My predicament is laughable. I am not sure where I’d be safer; in South Africa or in the first world country I current live in. At the UK death rate, Africans will be donating funds to the west and changing channels to avoid adds with dying Europeans and donations for R1 that can feed a suburb for a day. Who am I kidding? The West has ravaged the continent to such extremes that their worst days are still far from Africa’s best. It is quite a turn of events to say the least, one that none of us ever saw coming when we welcomed a 20-plenty decorated with new adventures, starting businesses, planning weddings, praying for great jobs… Do I regret moving? I’m not sure, depends on whether or not I die.
Just before the outbreak took hold, I had taken a social media hiatus to reconfigure my state of mind to a new reality in the UK. So naturally as it spread, I dug a bit more and buried my head a little deeper in the sand, maybe to the level of the waterbed. Once a week, I lift my head up from the ground, dust off the sand, and head to the supermarket smelling like a fresh carrot; shopping bag and sanitizer in hand, intent on only touching what I am sure to buy. It is in these moments that reality either slaps me sideways or squeezes me so tight, tears well in my eyes. What began as bewilderment that first Saturday when I walked through Tesco’s empty shelves has matured into a constant state of shock. They had hung up banners of a sale which partly explained why people had bought out certain products, but people had also bought things that weren’t on sale. I figured the English were more sale crazy than I had anticipated. The following day, I went to Sainsbury and a similar scene panned into view. Only this time I was slowly lowered into an alternate dimension as it dawned on me that people had been panic buying. I watched as we all ‘zombied’ through the store, aghast! This was happening to me, to us.

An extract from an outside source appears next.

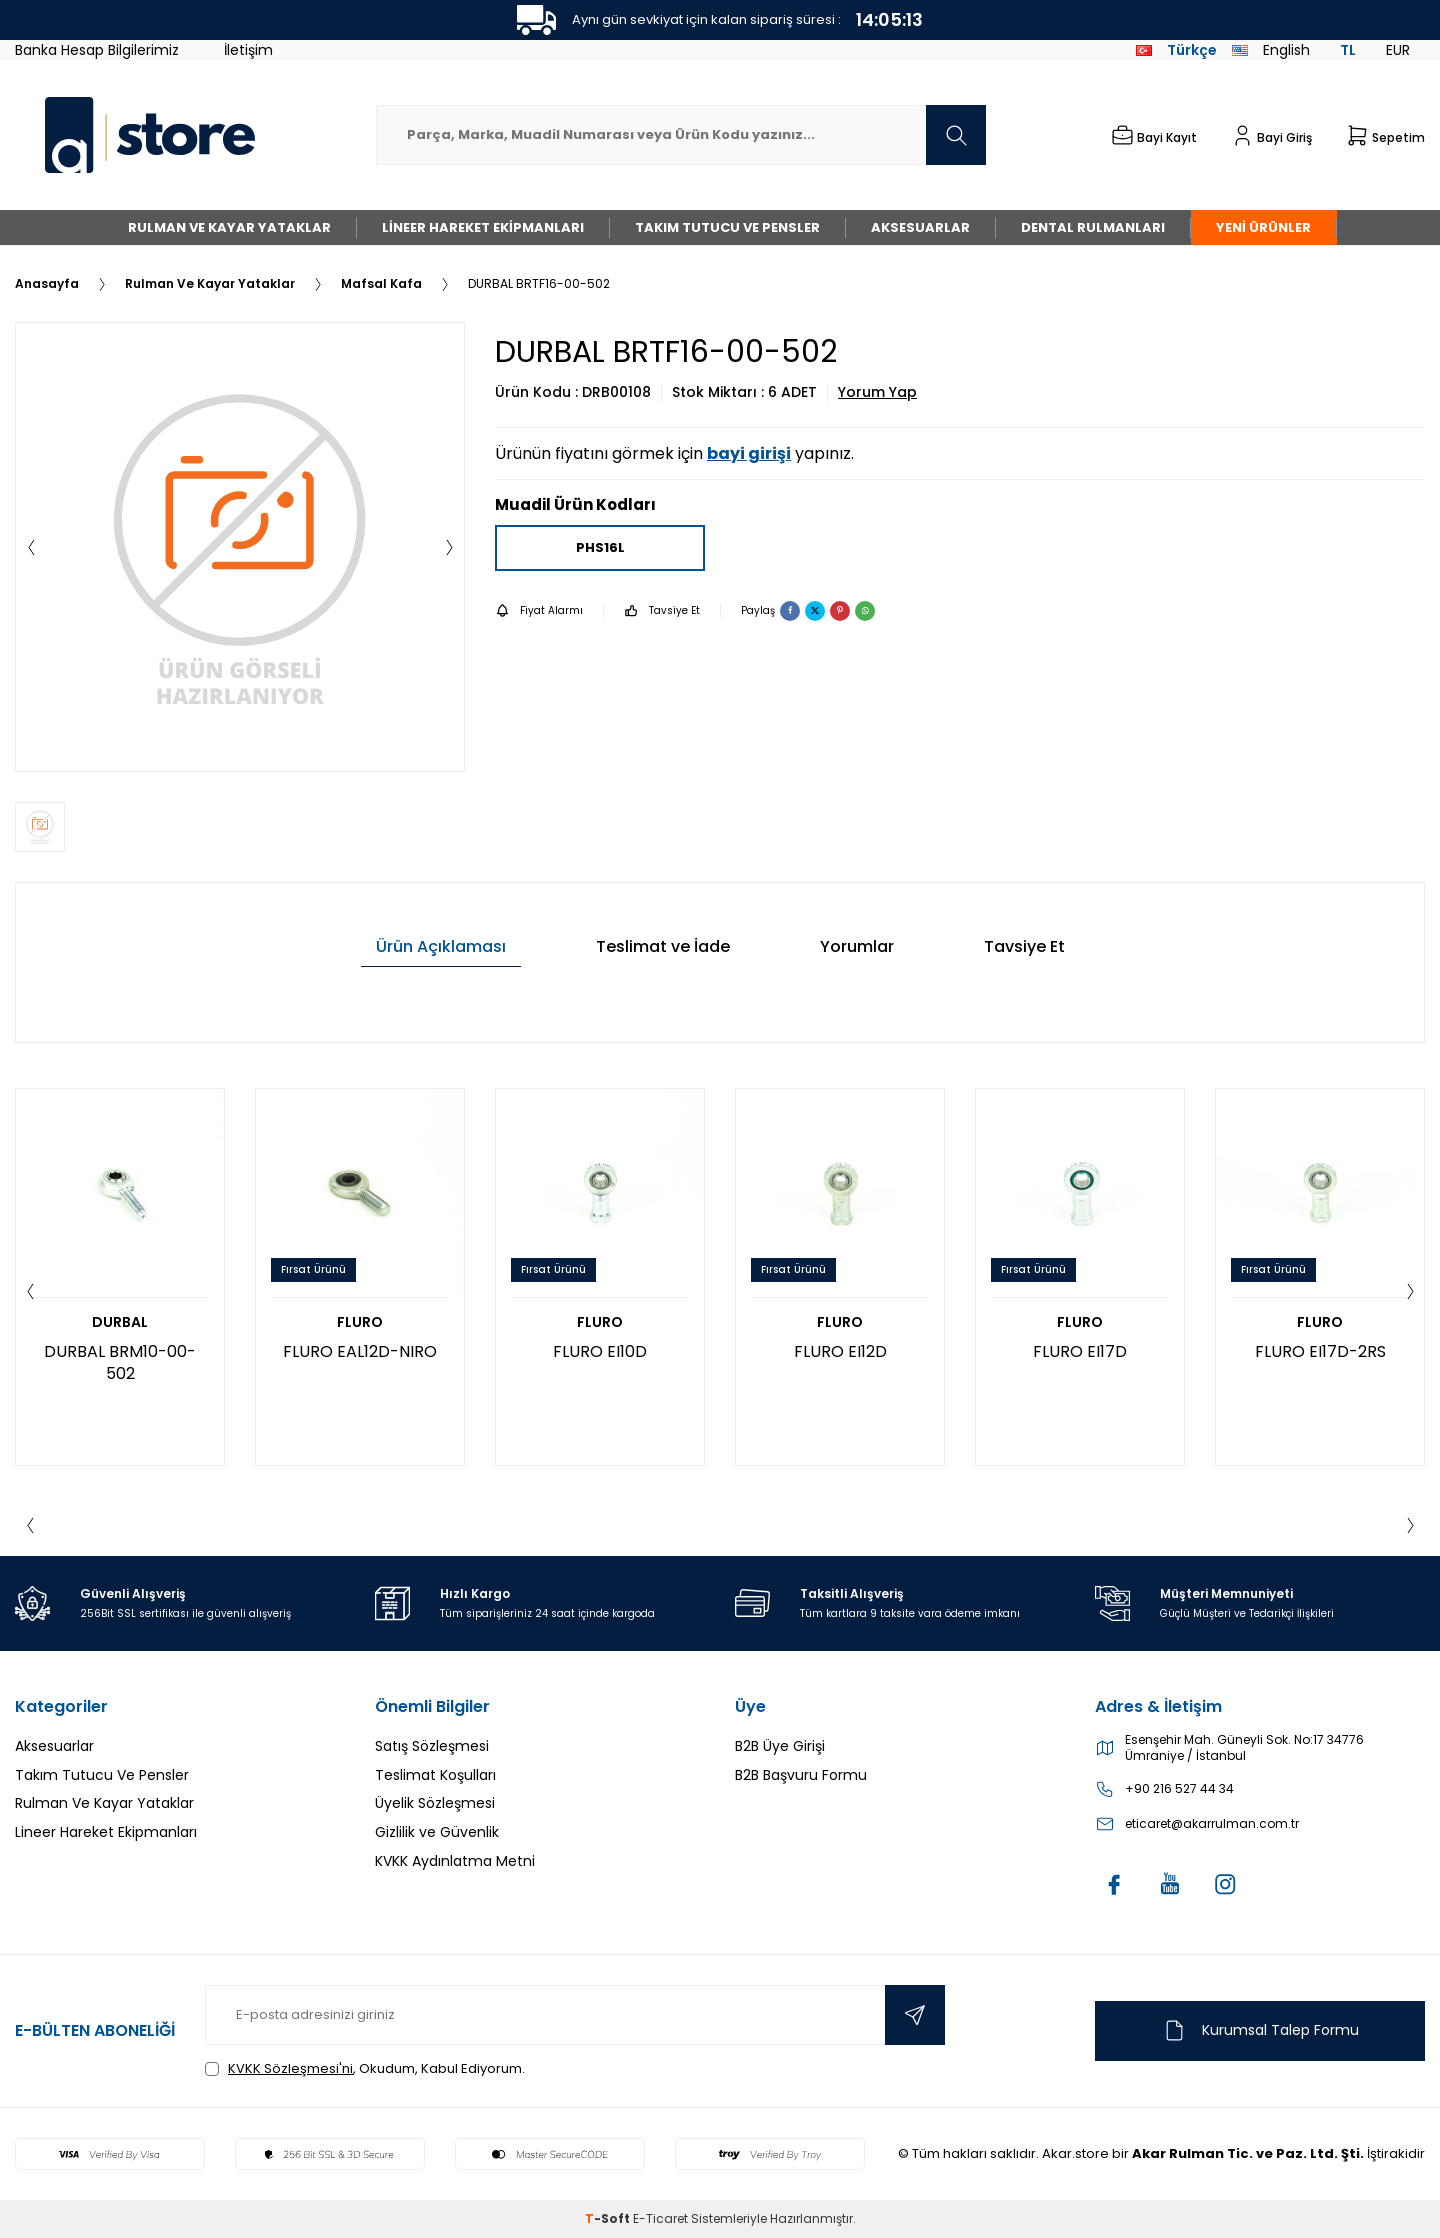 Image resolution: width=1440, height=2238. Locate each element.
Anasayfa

Something about the loneness of it all sets me in a room with the transfigured 12-year-old me who kissed a boy in my first blog share. She was able to do this because our mother had left her behind in the guardianship of Priscila’s family who lived in the backroom next door to ours in Chiawelo. It was the year my mother finally got a suited job but in Giyani, so she couldn’t come back for me or take me out of school mid-term. For a few months I tried to assimilate with the “Ndou’s’” until I decided i was better off caring for myself. My parents consented and so the food portion of the money sent to the ‘Ndous’ for my wellbeing, now came directly to me. Once monthly, I’d catch a taxi from Chiawelo to Bara and then connect to South Gate Mall. I remember a diet of boiled chicken, undercooked pap, and lots of eggs. I was a big girl who’d once left a pan teeming with oil over a hot stove distracted by street play. I returned to a room up in smoke and never told a soul about it because I was determined to assert and keep my independence. Arg that little girl, that spirit, that will and resolve to throttle life. I could do with a bit more of her courage.
Though doubly burdened for home and here, faith anchors a shifting soul. I pray for headway in vaccine research, I pray that when this all ends, we will care for the earth better, only using what we need, when we need it. May we never again need a stark reminder of our own fragility – like the morning dew, like withering grass.
Oh God – Look what has become of us.